There seems only one time when the word "quit" emerges from Kevin "Woody" Wood’s vocabulary. It has to be preceded by the word "no."
Think age will slow him down? It didn’t stop him from trying out for a semi-pro football team in his late 40s. At 53, it hasn’t kept the owner of Freakstrong Fitness and Training in Meadowcrest from competing in strongman events, even though he only got into the sport a few years ago.
"Passion; I have a passion for powerlifting. I’ve been part of the gym community for over 30 years," Wood said. "It was the first thing I did when I moved here. I didn’t know anyone, so I just stuck with it."
A Crystal River resident originally from Nashua, New Hampshire, he’s been operating Freakstrong for the past four years. About three years ago, he turned that love of powerlifting into something more when he said he stumbled into strongman.
"It was something different. Everybody is doing bodybuilding and working out," Wood said. "I thought (strongman) was interesting because you lift cool stuff. It’s not just barbells."
He tries to partake in two meets a year, but admits it often turns into three. He’s also busy hosting powerlifting meets at his own gym.
Training for a strongman meet means working out two hours a day every day for 3-4 months.
"You find out your events and work your way up slowly," Wood said. "You need to train for strength and stability. And technique is huge. If you have technique, the power will come.
"I’m constantly trying to improve and it’s nice to hear young kids say, ‘Wow.’ I get quite a few younger guys say, ‘Wow, you’re doing it. I can’t even do it.’ I say, ‘You will, keep with it.’"
"I think it’s important for the community to know the gym preaches that kind of no-quit attitude," said Wood’s girlfriend, Lisa Brockman. "That happens at the gym because he’s the owner."
He can certainly walk the walk. On June 5, he was in Minneapolis for the Strength Shop USA 2021 United States Strongman Nationals, in which he got to compete after finishing third at a November qualifying event in Tampa.
At nationals, he placed sixth in the Masters 50+ division. He had a personal best in what he considers his top event, the log press (220 pounds). He also recorded a PR carrying the Atlas Stone (250 pounds).
"I felt I did good," Wood said. "It’s tough in the big competitions. You get nervous. There’s a lot of people who are strong as hell."
Just reaching that point showed that "anything is possible," according to Wood, especially considering he’s frequently going up against more experienced strongman competitors. Now that he’s had a taste, he’d like to get back there again.
Later this year he plans to take part in a qualifying event for the 2022 nationals. In the meantime, he’s considering hosting some strongman competitions at Freakstrong.
"I think it’s a nice sport for people to try out," Wood said.

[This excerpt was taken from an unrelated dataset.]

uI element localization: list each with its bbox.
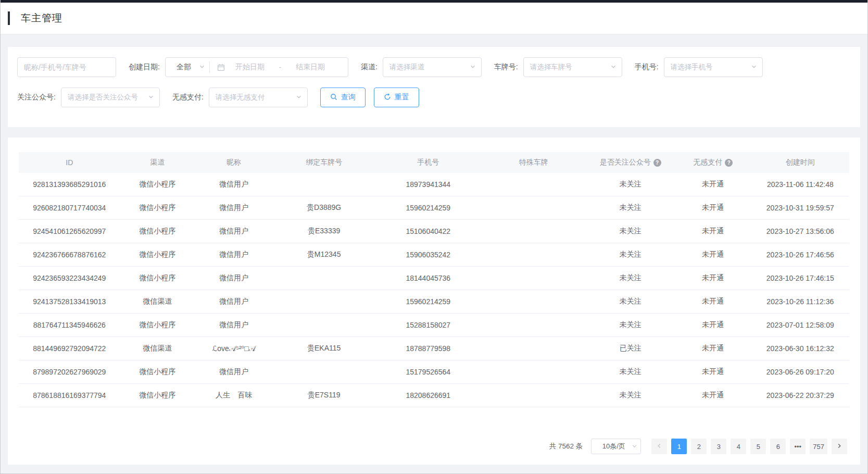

He joked that as the years catch up to him he might have to join a bowling league, assuming Brockman would allow it. That would depend on the drink specials, she said with a laugh.
But no, he doesn’t plan to stop with the strongman events anytime soon. If he can avoid injury, he’d like to keep competing for another 30 years.
"I don’t feel any reason to stop," Wood said. "I’ll do it as long as I can, and if that doesn’t work out I’ll find something else. I’ve got to keep moving."